清く美しい言葉は、ねじれる。

鹿児島に作られたハンセン病療養所星塚敬愛園を、敬愛園開設当時(1935)の幹部職員のひとりは、旧約聖書の故事になぞらえて『のがれの町』と呼んだ。一般社会で迫害を受けるハンセン病者がのがれ来る場所としての療養所という意味がそこには込められている。
「のがれの町をあなたがたのために定め、(中略)その町々は、あなたがたが血の復讐をする者からのがれる場所となる。」(ヨシュア記20章2、3節)

昭和26年、『信仰のあかし』として、クリスチャンである一人の患者は、ハンセン病について、こう書いた。
「私の魂はこのライという人生最悪の手段によらなければ神の愛を知ることのできないほど罪深い傲慢な存在であったのである。神はこの傲慢な私の魂を打ち砕くための最上の手段としてライという特殊な手段を用い給うたものと思われるのである。これは正しく神の非常手段である」(鹿児島・星塚敬愛園のあるハンセン病者の言葉)
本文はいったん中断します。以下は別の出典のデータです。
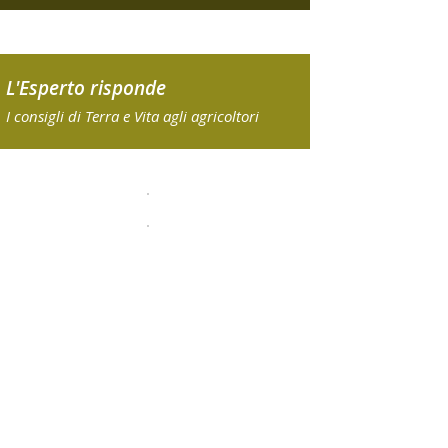
L'Esperto risponde
I consigli di Terra e Vita agli agricoltori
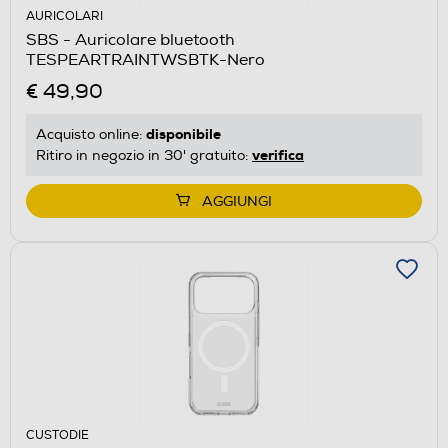
AURICOLARI
SBS - Auricolare bluetooth
TESPEARTRAINTWSBTK-Nero
€ 49,90
disponibile
Acquisto online:
verifica
Ritiro in negozio in 30' gratuito:
AGGIUNGI
CUSTODIE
戦時中の昭和19年、矢内原忠雄東大元教授は、『非常時下に於ける弱者の存在意義』と題して、ハンセン病者に向けて、開口一番「あなた方はマイナスの存在である」と語りだした。他人のため、国のため、世界のために真摯に祈ることによって、そのマイナスの存在をプラスに変えうるのだと説いた。患者たちは最初は驚き、そして最後には感激したという。
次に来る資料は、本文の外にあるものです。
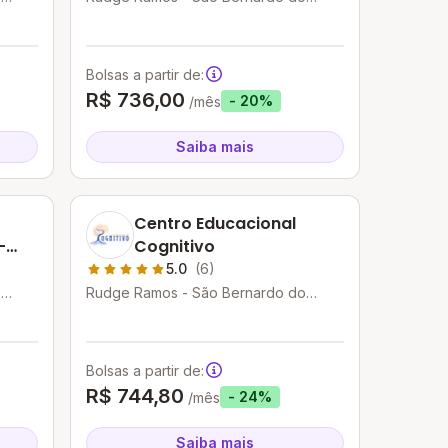
Campo - SP
Bolsas a partir de:
R$ 736,00
- 20%
/mês
Saiba mais
Centro Educacional
Cognitivo
5.0
(6)
o
Rudge Ramos - São Bernardo do
Campo - SP
Bolsas a partir de:
R$ 744,80
- 24%
/mês
Saiba mais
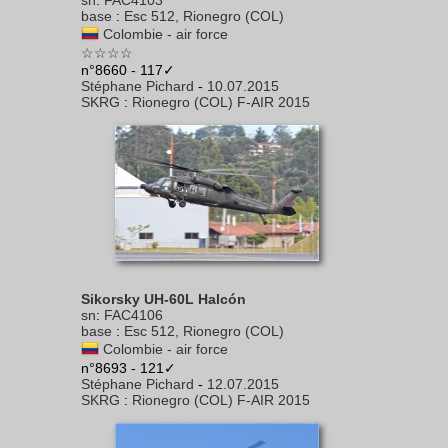
sn
:
FAC4103
base
:
Esc 512, Rionegro (COL)
Colombie - air force
☆☆☆☆
n°8660 - 117✓
Stéphane Pichard
-
10.07.2015
SKRG
:
Rionegro (COL) F-AIR 2015
Sikorsky UH-60L Halcón
sn
:
FAC4106
base
:
Esc 512, Rionegro (COL)
Colombie - air force
n°8693 - 121✓
Stéphane Pichard
-
12.07.2015
SKRG
:
Rionegro (COL) F-AIR 2015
星塚敬愛園内の教会史を読んだ。ハンセン病と宗教を考えた。
宗教の言葉は、そのうわずみだけをすくってくると、ばかばかしいだけの「理不尽」を気高い「試練」にすりかえ、弱き者がそのような境涯に置かれていることに意味と慰めと諦めを見出す拠り所の言葉として大いに力を発揮する。レトリックとしての宗教。そのレトリックを使う方も使われる方も、やがてレトリックにのまれて、レトリック以前、そもそも言葉がうまれきた厳しい場所をきれいに忘れる。

清く美しい言葉には、罠がたくさん仕掛けられている。危ない、魔の言葉。

6月16日に刊行予定の単行本の表紙ラフ案があがってきた。この表紙でいくことに決定。表紙画は友人に描いてもらった。